Craig, with that being said, what have you heard about sales for the 5D Mark III? Am I a sucker for being an early adopter? I get the feeling they aren't going to sell as many as their marketing people would like at the present price point and will eventually have a huge reduction in price (remembering Sigma's goof with the SD1). Canon has gotta a whiff of their own "shiite" and arrogantly thinks it's Channel No. 5. 


IMO, the 5D Mark III is overpriced for no other reason other than Canon thinks they can get away with it. Nikon took a more realistic approach with the pricing for their D800 and it seems like they care more about their customers than trying to milk them with minor overpriced upgrades.


----------



## DarkKnightNine (Mar 28, 2012)

Aglet said:


> I think they've definitely left the door open for another FF body to replace the 5D2. And it'll have to be different enough to be compelling.
> 
> Give it a price tag around $2500-2700,
> single Digic 5,
> ...




Being a Canon user these days means that we wait for years to be disappointed. I sold my 1D Mark IV to cover some of the cost of my 5D Mark III. The thing is I'm still not sure if I got a better camera out of the deal. Only time and shooting with it will tell. On paper I should be thrilled, but in the studio I'm just not thoroughly convinced yet. 


It seems like Canon lacks imagination.
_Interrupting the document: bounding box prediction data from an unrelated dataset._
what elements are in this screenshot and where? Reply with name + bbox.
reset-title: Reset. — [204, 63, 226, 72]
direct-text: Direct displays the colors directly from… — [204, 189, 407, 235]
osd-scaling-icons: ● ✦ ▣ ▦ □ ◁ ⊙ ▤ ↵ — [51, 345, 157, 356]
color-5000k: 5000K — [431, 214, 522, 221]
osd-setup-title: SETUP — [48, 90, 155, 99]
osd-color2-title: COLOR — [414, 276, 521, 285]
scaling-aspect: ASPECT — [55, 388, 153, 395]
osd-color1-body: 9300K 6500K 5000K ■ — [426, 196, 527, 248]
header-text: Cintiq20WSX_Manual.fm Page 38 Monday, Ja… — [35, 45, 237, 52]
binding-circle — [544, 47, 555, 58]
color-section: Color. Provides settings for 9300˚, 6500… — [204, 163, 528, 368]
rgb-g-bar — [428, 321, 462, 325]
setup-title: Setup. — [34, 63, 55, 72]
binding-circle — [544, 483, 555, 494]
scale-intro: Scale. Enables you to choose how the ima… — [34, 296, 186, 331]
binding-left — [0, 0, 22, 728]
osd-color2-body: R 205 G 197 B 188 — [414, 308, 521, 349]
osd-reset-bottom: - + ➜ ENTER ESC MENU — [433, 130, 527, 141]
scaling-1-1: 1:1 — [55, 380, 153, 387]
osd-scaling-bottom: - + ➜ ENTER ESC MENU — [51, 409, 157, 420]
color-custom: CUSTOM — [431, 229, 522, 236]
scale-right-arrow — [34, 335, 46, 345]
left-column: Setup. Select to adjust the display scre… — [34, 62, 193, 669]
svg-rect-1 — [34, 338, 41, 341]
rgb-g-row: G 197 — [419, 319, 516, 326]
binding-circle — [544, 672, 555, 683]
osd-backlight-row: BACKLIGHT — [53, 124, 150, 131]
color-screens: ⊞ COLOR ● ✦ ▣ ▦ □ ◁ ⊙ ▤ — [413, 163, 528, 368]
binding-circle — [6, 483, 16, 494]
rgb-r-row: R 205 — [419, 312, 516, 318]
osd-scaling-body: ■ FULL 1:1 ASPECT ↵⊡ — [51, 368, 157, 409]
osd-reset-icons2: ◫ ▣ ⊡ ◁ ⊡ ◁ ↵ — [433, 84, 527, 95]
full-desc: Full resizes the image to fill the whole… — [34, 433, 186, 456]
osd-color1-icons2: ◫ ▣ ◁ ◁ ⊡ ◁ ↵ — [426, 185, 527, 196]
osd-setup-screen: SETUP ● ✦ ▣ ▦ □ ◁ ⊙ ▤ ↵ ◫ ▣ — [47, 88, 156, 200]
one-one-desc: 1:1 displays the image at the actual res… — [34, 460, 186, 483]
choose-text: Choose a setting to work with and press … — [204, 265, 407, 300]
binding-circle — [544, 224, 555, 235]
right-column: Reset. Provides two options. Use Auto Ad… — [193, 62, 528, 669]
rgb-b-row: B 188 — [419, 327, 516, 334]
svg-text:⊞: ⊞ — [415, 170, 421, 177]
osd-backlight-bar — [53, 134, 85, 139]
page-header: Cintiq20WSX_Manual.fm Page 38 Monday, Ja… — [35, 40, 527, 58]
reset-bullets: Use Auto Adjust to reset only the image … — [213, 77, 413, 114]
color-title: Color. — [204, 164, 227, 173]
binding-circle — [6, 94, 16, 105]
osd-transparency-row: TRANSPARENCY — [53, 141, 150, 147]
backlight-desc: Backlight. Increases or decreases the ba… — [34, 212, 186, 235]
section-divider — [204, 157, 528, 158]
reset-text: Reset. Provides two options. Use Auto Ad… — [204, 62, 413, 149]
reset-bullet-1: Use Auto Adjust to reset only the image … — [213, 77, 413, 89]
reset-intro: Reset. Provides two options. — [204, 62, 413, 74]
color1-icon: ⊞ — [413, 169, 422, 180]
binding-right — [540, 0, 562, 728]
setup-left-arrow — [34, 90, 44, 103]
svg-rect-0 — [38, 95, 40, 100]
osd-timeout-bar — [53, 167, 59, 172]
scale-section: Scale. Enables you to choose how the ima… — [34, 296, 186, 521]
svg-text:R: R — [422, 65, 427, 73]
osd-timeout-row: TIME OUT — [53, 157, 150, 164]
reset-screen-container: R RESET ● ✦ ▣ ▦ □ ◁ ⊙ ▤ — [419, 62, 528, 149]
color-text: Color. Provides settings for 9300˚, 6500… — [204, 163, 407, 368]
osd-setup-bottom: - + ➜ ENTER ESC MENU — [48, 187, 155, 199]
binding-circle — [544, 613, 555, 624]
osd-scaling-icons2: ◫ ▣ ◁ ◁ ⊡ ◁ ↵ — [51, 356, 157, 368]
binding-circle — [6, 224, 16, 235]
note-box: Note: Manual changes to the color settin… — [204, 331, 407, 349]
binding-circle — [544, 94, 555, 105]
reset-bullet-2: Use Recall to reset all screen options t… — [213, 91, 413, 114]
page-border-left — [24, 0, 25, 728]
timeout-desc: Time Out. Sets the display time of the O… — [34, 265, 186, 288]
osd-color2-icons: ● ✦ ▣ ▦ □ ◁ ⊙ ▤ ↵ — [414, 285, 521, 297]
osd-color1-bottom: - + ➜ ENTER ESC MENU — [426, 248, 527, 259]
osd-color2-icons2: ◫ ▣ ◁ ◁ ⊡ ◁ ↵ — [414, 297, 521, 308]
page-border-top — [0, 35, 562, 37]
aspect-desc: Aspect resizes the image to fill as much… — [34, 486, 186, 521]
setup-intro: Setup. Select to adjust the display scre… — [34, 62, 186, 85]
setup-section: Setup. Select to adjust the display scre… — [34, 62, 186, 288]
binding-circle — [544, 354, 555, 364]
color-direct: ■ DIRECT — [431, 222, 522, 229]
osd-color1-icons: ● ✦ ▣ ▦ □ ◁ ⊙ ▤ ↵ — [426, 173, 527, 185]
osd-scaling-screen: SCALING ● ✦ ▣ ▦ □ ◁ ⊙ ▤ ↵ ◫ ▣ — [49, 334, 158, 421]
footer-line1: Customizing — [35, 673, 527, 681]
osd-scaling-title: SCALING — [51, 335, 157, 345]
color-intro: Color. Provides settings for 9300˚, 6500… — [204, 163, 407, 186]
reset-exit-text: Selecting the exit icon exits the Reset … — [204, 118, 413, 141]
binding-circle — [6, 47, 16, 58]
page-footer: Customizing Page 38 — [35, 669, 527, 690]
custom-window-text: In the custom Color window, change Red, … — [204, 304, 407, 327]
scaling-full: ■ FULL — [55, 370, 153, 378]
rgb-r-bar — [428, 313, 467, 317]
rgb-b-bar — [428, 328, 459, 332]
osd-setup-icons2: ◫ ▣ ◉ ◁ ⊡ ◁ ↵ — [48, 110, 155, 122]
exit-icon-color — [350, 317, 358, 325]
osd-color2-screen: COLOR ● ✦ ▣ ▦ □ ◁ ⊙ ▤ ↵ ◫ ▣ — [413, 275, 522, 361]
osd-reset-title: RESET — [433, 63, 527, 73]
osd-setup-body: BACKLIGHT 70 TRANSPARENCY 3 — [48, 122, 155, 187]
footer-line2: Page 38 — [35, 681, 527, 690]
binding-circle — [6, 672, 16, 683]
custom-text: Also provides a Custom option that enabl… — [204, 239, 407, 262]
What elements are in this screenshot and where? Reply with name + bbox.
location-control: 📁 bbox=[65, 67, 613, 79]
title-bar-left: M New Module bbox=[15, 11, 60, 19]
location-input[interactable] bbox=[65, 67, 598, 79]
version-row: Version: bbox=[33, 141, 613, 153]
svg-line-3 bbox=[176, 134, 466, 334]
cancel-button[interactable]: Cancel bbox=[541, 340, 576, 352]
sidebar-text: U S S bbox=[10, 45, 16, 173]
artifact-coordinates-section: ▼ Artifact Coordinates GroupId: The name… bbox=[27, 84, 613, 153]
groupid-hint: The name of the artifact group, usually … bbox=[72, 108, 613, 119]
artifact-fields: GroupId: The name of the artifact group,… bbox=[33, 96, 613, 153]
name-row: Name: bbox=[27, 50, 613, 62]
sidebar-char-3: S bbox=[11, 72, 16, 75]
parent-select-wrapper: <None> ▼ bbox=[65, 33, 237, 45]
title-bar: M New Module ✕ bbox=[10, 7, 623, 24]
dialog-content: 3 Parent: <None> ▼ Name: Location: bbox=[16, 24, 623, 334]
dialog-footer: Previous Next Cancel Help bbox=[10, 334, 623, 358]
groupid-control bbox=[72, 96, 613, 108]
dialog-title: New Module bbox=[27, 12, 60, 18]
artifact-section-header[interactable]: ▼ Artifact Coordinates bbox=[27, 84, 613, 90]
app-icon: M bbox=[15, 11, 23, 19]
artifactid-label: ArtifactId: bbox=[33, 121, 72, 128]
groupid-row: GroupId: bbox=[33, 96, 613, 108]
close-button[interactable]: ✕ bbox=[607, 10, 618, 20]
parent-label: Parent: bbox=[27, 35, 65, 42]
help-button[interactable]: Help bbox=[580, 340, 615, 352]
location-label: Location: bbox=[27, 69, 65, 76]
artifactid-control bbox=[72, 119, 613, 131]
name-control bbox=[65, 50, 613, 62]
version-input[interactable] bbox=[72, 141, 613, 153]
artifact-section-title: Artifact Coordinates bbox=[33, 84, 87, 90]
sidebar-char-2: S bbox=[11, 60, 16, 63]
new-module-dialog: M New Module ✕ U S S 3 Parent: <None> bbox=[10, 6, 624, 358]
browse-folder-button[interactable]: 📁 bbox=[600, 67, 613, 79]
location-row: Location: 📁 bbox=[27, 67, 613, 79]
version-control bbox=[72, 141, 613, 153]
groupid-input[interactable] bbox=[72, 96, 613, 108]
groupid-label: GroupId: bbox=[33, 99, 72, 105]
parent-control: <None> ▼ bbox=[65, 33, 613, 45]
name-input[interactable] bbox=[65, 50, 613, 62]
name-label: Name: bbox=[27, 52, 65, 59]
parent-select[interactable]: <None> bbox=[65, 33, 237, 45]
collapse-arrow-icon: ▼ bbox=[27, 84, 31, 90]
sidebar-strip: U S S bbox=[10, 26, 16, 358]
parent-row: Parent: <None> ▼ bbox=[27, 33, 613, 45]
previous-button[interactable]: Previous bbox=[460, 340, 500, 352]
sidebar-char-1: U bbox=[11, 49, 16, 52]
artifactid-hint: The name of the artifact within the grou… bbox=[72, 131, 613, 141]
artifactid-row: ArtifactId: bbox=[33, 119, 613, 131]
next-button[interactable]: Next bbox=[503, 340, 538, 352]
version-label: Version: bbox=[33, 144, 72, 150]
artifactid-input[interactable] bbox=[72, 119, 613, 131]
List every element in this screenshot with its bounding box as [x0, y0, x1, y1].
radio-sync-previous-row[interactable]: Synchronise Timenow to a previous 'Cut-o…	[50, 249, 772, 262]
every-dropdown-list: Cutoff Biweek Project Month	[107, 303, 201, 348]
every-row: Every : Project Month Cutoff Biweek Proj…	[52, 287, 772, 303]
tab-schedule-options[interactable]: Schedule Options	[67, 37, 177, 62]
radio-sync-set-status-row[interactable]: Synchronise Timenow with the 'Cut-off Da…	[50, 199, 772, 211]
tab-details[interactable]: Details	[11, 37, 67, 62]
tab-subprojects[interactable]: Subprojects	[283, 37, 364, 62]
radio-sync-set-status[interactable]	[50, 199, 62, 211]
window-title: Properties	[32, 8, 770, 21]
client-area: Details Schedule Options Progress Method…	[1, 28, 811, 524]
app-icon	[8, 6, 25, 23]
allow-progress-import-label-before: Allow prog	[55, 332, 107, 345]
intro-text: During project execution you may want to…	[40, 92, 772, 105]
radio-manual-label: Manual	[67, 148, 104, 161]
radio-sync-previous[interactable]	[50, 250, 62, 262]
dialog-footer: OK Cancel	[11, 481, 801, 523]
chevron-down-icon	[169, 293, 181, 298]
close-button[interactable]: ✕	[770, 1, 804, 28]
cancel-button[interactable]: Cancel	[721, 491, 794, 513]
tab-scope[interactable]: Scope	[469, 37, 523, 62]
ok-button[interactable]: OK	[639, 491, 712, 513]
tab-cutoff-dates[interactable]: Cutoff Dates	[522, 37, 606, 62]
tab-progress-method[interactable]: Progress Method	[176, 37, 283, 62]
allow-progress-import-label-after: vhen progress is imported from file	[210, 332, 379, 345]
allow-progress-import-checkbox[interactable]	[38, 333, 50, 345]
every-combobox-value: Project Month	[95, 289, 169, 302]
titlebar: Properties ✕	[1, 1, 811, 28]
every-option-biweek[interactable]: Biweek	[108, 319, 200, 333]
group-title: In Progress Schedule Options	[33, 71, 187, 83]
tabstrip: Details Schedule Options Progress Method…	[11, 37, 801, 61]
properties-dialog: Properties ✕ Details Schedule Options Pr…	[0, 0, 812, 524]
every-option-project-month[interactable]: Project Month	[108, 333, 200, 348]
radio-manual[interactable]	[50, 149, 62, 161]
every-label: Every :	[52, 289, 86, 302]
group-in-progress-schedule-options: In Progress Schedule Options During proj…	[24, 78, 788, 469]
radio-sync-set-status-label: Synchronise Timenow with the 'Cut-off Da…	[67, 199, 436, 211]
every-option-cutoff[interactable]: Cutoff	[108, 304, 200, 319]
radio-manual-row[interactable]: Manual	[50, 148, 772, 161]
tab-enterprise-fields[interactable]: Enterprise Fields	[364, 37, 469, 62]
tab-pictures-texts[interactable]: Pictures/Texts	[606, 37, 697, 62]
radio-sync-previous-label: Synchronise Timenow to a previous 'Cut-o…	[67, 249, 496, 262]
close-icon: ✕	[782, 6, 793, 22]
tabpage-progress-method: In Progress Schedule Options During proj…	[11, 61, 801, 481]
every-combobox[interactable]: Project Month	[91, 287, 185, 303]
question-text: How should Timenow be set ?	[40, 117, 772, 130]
Even the C300 could have been so much more. They could have hit the ground running with that camera but instead they chose to craw into Hollywood with features already available from other manufactuers at a cheaper price. Like the new 5D Mark III, the C300 seems outrageously overpriced in this market for what it brings to the table. There's nothing in the specs that looks to the future. Instead everything seems to look to fixing what wasn't there from the past. That's why I say Canon lacks imagination. At the very least they could have included USB 3.0 (of even better Thunderbolt) connectivity in the Mark III and 1DX. They could and probably should have included an XQD memory card slot like the D4. That would have made me think they were looking toward the future. 


At this point it seems like Canon's strategy is to make us another 2-4 years to add something simple like USB 3.0, add another $500 to the price tag and call it the 5D Mark IV.


----------



## DarkKnightNine (Mar 28, 2012)

pdirestajr said:


> Another thing:
> 
> Why would Canon make a 4K Cinema-focused DSLR, a DSLR?
> 
> ...




Yes that would make perfect sense, which exactly why Canon is probably NOT going to make it. ;D


----------



## pakosouthpark (Mar 29, 2012)

OMG seriously?????? i've been waiting for this!! but i was going to buy the 5dmk2 anyways!! now i have to wait!! anyone have any ideas to when its expected the entry level full frame??


----------



## D_Rochat (Mar 29, 2012)

pakosouthpark said:


> OMG seriously?????? i've been waiting for this!! but i was going to buy the 5dmk2 anyways!! now i have to wait!! anyone have any ideas to when its expected the entry level full frame??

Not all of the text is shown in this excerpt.